| Activity |
Your task is to copy the listing exactly. Drop any pictures from the copy.
== Given data ==
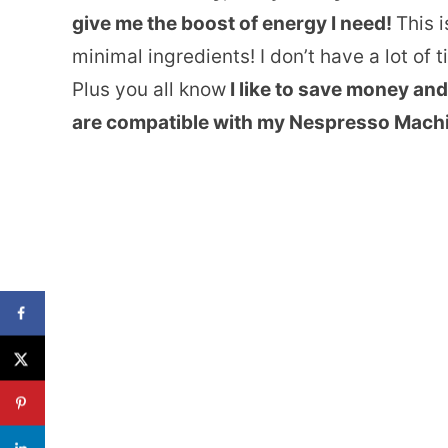
give me the boost of energy I need!
This i
minimal ingredients! I don’t have a lot of 
Plus you all know
I like to save money and
are compatible with my Nespresso Mach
===
| Final answer |
give me the boost of energy I need!
This i
minimal ingredients! I don’t have a lot of 
Plus you all know
I like to save money and
are compatible with my Nespresso Mach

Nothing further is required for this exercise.